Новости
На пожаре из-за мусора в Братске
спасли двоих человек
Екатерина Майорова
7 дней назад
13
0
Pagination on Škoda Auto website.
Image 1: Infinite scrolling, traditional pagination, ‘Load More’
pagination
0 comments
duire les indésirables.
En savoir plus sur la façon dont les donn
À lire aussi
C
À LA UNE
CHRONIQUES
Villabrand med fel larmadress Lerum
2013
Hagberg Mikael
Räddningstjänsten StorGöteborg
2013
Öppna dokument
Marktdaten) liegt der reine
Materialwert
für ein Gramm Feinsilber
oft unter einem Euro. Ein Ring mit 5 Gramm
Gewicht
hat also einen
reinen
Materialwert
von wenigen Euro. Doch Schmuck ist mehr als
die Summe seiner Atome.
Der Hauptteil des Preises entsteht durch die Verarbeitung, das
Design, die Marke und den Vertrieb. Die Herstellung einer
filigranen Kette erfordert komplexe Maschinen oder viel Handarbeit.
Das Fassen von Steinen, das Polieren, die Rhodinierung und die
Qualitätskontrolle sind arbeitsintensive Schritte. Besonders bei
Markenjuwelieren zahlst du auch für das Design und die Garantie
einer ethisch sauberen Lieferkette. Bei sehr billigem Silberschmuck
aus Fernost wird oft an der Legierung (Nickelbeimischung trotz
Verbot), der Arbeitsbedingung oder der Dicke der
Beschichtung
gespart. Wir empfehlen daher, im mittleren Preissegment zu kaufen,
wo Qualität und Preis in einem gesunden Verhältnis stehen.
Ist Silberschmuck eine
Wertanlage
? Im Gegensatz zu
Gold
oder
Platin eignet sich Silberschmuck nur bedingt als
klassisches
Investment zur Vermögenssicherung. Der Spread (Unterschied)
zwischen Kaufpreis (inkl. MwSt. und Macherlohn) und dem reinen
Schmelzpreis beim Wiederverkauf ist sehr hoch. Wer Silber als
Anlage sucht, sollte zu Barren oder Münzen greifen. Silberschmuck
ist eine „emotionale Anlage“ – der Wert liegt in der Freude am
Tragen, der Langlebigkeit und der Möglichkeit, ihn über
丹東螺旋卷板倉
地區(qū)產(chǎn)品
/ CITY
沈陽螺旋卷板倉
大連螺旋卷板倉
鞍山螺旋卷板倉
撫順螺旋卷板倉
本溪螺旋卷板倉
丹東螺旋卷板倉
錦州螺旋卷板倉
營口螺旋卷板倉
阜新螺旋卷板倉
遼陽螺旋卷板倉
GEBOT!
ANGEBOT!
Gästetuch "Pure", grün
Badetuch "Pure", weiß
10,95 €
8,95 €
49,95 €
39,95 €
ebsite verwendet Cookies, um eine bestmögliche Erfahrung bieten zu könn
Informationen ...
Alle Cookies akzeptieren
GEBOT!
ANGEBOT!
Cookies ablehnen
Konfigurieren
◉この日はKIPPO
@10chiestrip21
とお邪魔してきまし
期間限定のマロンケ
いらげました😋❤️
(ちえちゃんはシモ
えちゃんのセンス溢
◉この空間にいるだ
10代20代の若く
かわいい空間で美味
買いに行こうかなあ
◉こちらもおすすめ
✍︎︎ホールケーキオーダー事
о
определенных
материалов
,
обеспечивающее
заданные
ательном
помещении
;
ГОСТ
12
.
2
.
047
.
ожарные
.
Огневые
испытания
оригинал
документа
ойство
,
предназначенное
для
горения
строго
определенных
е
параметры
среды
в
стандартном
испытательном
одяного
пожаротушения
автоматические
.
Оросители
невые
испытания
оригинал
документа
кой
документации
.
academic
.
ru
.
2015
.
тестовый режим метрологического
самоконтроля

* **To do**
Return every line of the listing above where "reinen" appears.

* **Result of the task**
reinen
zwischen Kaufpreis (inkl. MwSt. und Macherlohn) und dem reinen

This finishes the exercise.